-------- RECORD EXCERPTS
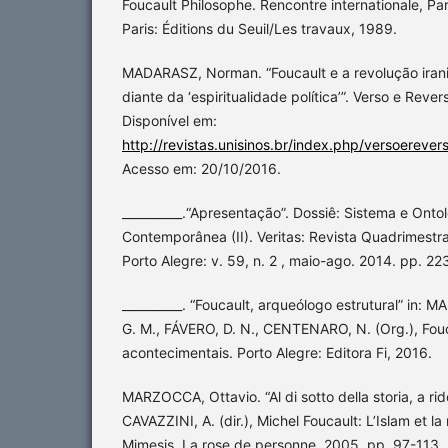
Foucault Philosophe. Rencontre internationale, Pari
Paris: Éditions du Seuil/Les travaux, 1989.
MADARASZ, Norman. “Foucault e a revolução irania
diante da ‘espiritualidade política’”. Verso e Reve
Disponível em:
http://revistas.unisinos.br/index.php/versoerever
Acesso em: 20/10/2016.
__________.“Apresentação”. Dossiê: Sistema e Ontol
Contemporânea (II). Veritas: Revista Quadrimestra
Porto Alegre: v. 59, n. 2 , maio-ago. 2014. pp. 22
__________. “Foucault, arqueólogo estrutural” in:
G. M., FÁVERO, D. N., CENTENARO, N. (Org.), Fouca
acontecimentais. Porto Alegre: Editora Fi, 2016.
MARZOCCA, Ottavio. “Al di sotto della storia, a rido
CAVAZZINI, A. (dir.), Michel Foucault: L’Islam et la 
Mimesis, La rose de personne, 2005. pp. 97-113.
----------------
-------- RECORD EXCERPTS
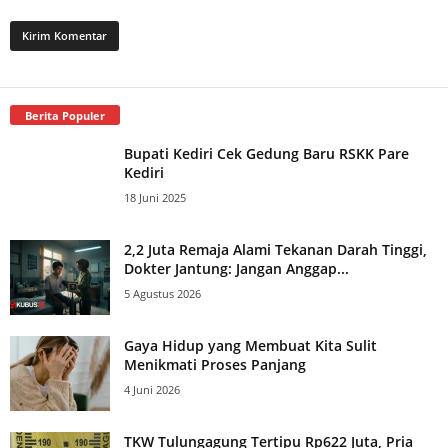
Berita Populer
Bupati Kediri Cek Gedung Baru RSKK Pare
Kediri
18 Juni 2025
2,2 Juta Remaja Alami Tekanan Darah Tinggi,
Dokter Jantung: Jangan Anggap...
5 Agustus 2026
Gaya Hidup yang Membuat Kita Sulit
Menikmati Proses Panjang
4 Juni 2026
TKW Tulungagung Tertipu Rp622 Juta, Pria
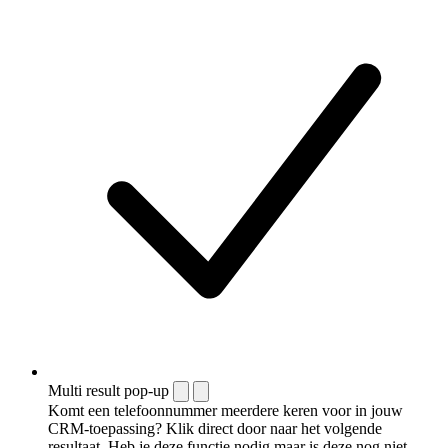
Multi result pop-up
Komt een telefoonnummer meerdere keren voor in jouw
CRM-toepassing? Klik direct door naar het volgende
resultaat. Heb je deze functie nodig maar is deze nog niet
----------------
-------- RECORD EXCERPTS
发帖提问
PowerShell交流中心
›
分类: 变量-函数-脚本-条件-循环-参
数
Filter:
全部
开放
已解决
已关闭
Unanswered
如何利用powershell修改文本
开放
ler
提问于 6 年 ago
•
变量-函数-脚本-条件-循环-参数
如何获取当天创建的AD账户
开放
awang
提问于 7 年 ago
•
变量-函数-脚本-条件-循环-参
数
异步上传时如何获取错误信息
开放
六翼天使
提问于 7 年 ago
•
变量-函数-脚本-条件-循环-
----------------
Among the records above, extract exactly the lines from the line with "CRM-toepassing? Klik direct" to the line with "resultaat. Heb je", both lines included, and leave out the rest.

CRM-toepassing? Klik direct door naar het volgende
resultaat. Heb je deze functie nodig maar is deze nog niet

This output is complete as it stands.